[Dataset entries]:

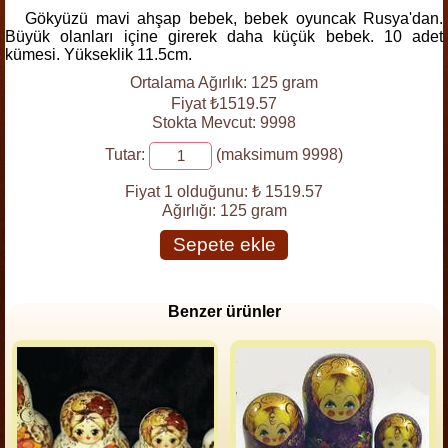
Gökyüzü mavi ahşap bebek, bebek oyuncak Rusya'dan.
Büyük olanları içine girerek daha küçük bebek. 10 adet
kümesi. Yükseklik 11.5cm.
Ortalama Ağırlık: 125 gram
Fiyat ₺1519.57
Stokta Mevcut: 9998
Tutar:
(maksimum 9998)
Fiyat 1 olduğunu:
₺ 1519.57
Ağırlığı:
125 gram
Sepete ekle
Benzer ürünler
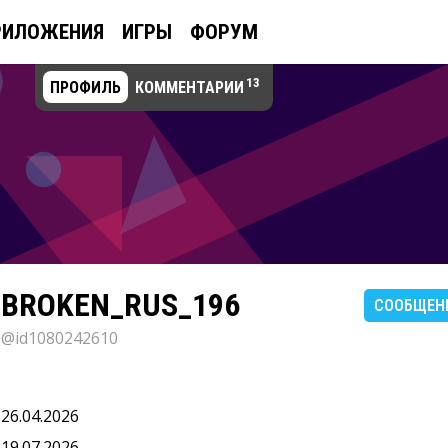
РИЛОЖЕНИЯ
ИГРЫ
ФОРУМ
13
ПРОФИЛЬ
КОММЕНТАРИИ
BROKEN_RUS_196
СООБЩЕН
@id1080242610
26.04.2026
19.07.2026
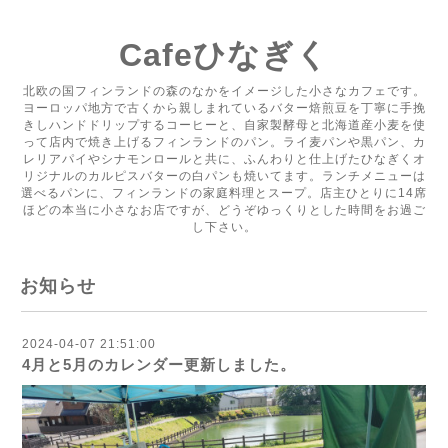
Cafeひなぎく
北欧の国フィンランドの森のなかをイメージした小さなカフェです。
ヨーロッパ地方で古くから親しまれているバター焙煎豆を丁寧に手挽
きしハンドドリップするコーヒーと、自家製酵母と北海道産小麦を使
って店内で焼き上げるフィンランドのパン。ライ麦パンや黒パン、カ
レリアパイやシナモンロールと共に、ふんわりと仕上げたひなぎくオ
リジナルのカルピスバターの白パンも焼いてます。ランチメニューは
選べるパンに、フィンランドの家庭料理とスープ。店主ひとりに14席
ほどの本当に小さなお店ですが、どうぞゆっくりとした時間をお過ご
し下さい。
お知らせ
2024-04-07 21:51:00
4月と5月のカレンダー更新しました。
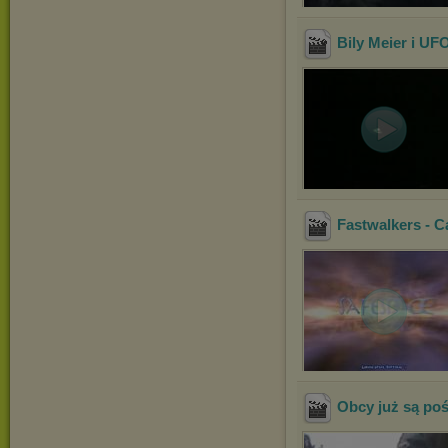
Bily Meier i UF
Fastwalkers - Ca
Obcy już są po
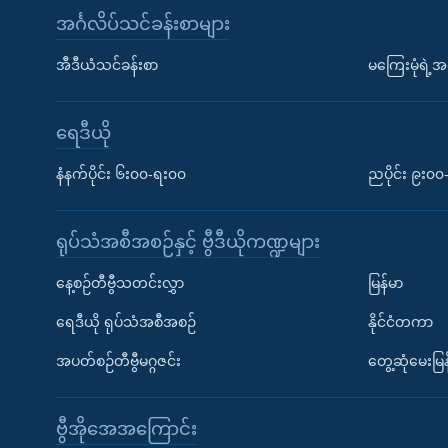
အင်္ဂလိပ်သင်ခန်းစာများ
အီဒီယံသင်ခန်းစာ
မကြေးမုံရဲ့အင
ရေဒီယို
နံနက်ပိုင်း ၆း၀၀-ရး၀၀
ညပိုင်း ၉း၀
ရုပ်သံအစီအစဉ်နှင့် ဗွီဒီယိုကဏ္ဍများ
နေ့စဉ်တီဗွီသတင်းလွှာ
မြန်မာ
ရေဒီယို ရုပ်သံအစီအစဉ်
နိုင်ငံတကာ
အပတ်စဉ်တီဗွီမဂ္ဂဇင်း
တွေ့ဆုံမေးမြန
ဗွီအိုအေအကြောင်း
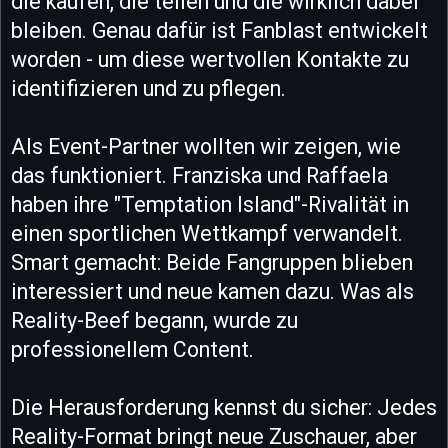
die kaufen, die teilen und die wirklich dabei
bleiben. Genau dafür ist Fanblast entwickelt
worden - um diese wertvollen Kontakte zu
identifizieren und zu pflegen.
Als Event-Partner wollten wir zeigen, wie
das funktioniert. Franziska und Raffaela
haben ihre "Temptation Island"-Rivalität in
einen sportlichen Wettkampf verwandelt.
Smart gemacht: Beide Fangruppen blieben
interessiert und neue kamen dazu. Was als
Reality-Beef begann, wurde zu
professionellem Content.
Die Herausforderung kennst du sicher: Jedes
Reality-Format bringt neue Zuschauer, aber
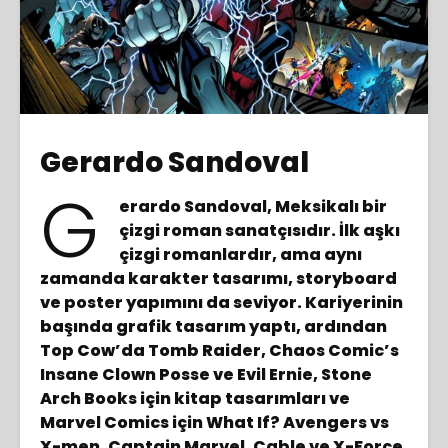
Gerardo Sandoval
G
erardo Sandoval, Meksikalı bir
çizgi roman sanatçısıdır. İlk aşkı
çizgi romanlardır, ama aynı
zamanda karakter tasarımı, storyboard
ve poster yapımını da seviyor. Kariyerinin
başında grafik tasarım yaptı, ardından
Top Cow’da Tomb Raider, Chaos Comic’s
Insane Clown Posse ve Evil Ernie, Stone
Arch Books için kitap tasarımları ve
Marvel Comics için What If? Avengers vs
X-men, Captain Marvel, Cable ve X-Force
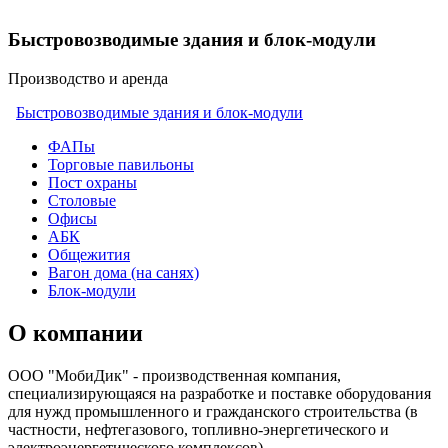
Быстровозводимые здания и блок-модули
Производство и аренда
Быстровозводимые здания и блок-модули
ФАПы
Торговые павильоны
Пост охраны
Столовые
Офисы
АБК
Общежития
Вагон дома (на санях)
Блок-модули
О компании
ООО "МобиДик" - производственная компания,
специализирующаяся на разработке и поставке оборудования
для нужд промышленного и гражданского строительства (в
частности, нефтегазового, топливно-энергетического и
электроэнергетического комплексов).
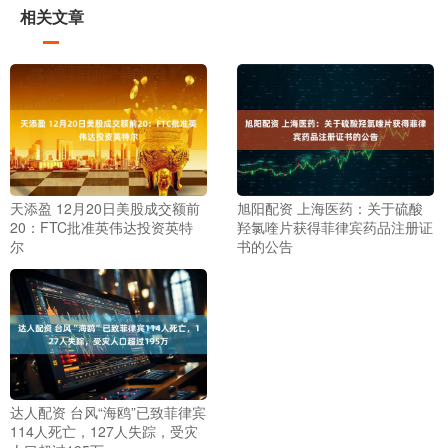
相关文章
天添盈 12月20日美股成交额前
旭阳配资 上海医药：关于硫酸
20：FTC批准英伟达投资英特
羟氯喹片获得菲律宾药品注册证
尔
书的公告
达人配资 台风“海鸥”已致菲律宾
114人死亡，127人失踪，受灾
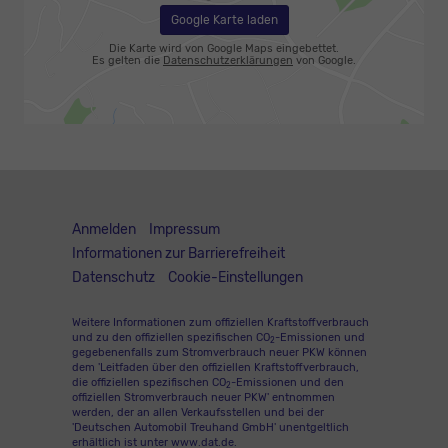
Google Karte laden
Die Karte wird von Google Maps eingebettet.
Es gelten die
Datenschutzerklärungen
von Google.
Anmelden
Impressum
Informationen zur Barrierefreiheit
Datenschutz
Cookie-Einstellungen
Weitere Informationen zum offiziellen Kraftstoffverbrauch
und zu den offiziellen spezifischen CO
-Emissionen und
2
gegebenenfalls zum Stromverbrauch neuer PKW können
dem 'Leitfaden über den offiziellen Kraftstoffverbrauch,
die offiziellen spezifischen CO
-Emissionen und den
2
offiziellen Stromverbrauch neuer PKW' entnommen
werden, der an allen Verkaufsstellen und bei der
'Deutschen Automobil Treuhand GmbH' unentgeltlich
erhältlich ist unter www.dat.de.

[Problem details]: Restate every line above exactly, omitting images.

[Expected output]:
Gökyüzü mavi ahşap bebek, bebek oyuncak Rusya'dan.
Büyük olanları içine girerek daha küçük bebek. 10 adet
kümesi. Yükseklik 11.5cm.
Ortalama Ağırlık: 125 gram
Fiyat ₺1519.57
Stokta Mevcut: 9998
Tutar:
(maksimum 9998)
Fiyat 1 olduğunu:
₺ 1519.57
Ağırlığı:
125 gram
Sepete ekle
Benzer ürünler
РИЛОЖЕНИЯ
ИГРЫ
ФОРУМ
13
ПРОФИЛЬ
КОММЕНТАРИИ
BROKEN_RUS_196
СООБЩЕН
@id1080242610
26.04.2026
19.07.2026
Cafeひなぎく
北欧の国フィンランドの森のなかをイメージした小さなカフェです。
ヨーロッパ地方で古くから親しまれているバター焙煎豆を丁寧に手挽
きしハンドドリップするコーヒーと、自家製酵母と北海道産小麦を使
って店内で焼き上げるフィンランドのパン。ライ麦パンや黒パン、カ
レリアパイやシナモンロールと共に、ふんわりと仕上げたひなぎくオ
リジナルのカルピスバターの白パンも焼いてます。ランチメニューは
選べるパンに、フィンランドの家庭料理とスープ。店主ひとりに14席
ほどの本当に小さなお店ですが、どうぞゆっくりとした時間をお過ご
し下さい。
お知らせ
2024-04-07 21:51:00
4月と5月のカレンダー更新しました。
Bily Meier i UF
Fastwalkers - Ca
Obcy już są po
အင်္ဂလိပ်သင်ခန်းစာများ
အီဒီယံသင်ခန်းစာ
မကြေးမုံရဲ့အင
ရေဒီယို
နံနက်ပိုင်း ၆း၀၀-ရး၀၀
ညပိုင်း ၉း၀
ရုပ်သံအစီအစဉ်နှင့် ဗွီဒီယိုကဏ္ဍများ
နေ့စဉ်တီဗွီသတင်းလွှာ
မြန်မာ
ရေဒီယို ရုပ်သံအစီအစဉ်
နိုင်ငံတကာ
အပတ်စဉ်တီဗွီမဂ္ဂဇင်း
တွေ့ဆုံမေးမြန
ဗွီအိုအေအကြောင်း
die kaufen, die teilen und die wirklich dabei
bleiben. Genau dafür ist Fanblast entwickelt
worden - um diese wertvollen Kontakte zu
identifizieren und zu pflegen.
Als Event-Partner wollten wir zeigen, wie
das funktioniert. Franziska und Raffaela
haben ihre "Temptation Island"-Rivalität in
einen sportlichen Wettkampf verwandelt.
Smart gemacht: Beide Fangruppen blieben
interessiert und neue kamen dazu. Was als
Reality-Beef begann, wurde zu
professionellem Content.
Die Herausforderung kennst du sicher: Jedes
Reality-Format bringt neue Zuschauer, aber
Gerardo Sandoval
G
erardo Sandoval, Meksikalı bir
çizgi roman sanatçısıdır. İlk aşkı
çizgi romanlardır, ama aynı
zamanda karakter tasarımı, storyboard
ve poster yapımını da seviyor. Kariyerinin
başında grafik tasarım yaptı, ardından
Top Cow’da Tomb Raider, Chaos Comic’s
Insane Clown Posse ve Evil Ernie, Stone
Arch Books için kitap tasarımları ve
Marvel Comics için What If? Avengers vs
X-men, Captain Marvel, Cable ve X-Force
Быстровозводимые здания и блок-модули
Производство и аренда
Быстровозводимые здания и блок-модули
ФАПы
Торговые павильоны
Пост охраны
Столовые
Офисы
АБК
Общежития
Вагон дома (на санях)
Блок-модули
О компании
ООО "МобиДик" - производственная компания,
специализирующаяся на разработке и поставке оборудования
для нужд промышленного и гражданского строительства (в
частности, нефтегазового, топливно-энергетического и
электроэнергетического комплексов).
相关文章
天添盈 12月20日美股成交额前
旭阳配资 上海医药：关于硫酸
20：FTC批准英伟达投资英特
羟氯喹片获得菲律宾药品注册证
尔
书的公告
达人配资 台风“海鸥”已致菲律宾
114人死亡，127人失踪，受灾
Google Karte laden
Die Karte wird von Google Maps eingebettet.
Es gelten die
Datenschutzerklärungen
von Google.
Anmelden
Impressum
Informationen zur Barrierefreiheit
Datenschutz
Cookie-Einstellungen
Weitere Informationen zum offiziellen Kraftstoffverbrauch
und zu den offiziellen spezifischen CO
-Emissionen und
2
gegebenenfalls zum Stromverbrauch neuer PKW können
dem 'Leitfaden über den offiziellen Kraftstoffverbrauch,
die offiziellen spezifischen CO
-Emissionen und den
2
offiziellen Stromverbrauch neuer PKW' entnommen
werden, der an allen Verkaufsstellen und bei der
'Deutschen Automobil Treuhand GmbH' unentgeltlich
erhältlich ist unter www.dat.de.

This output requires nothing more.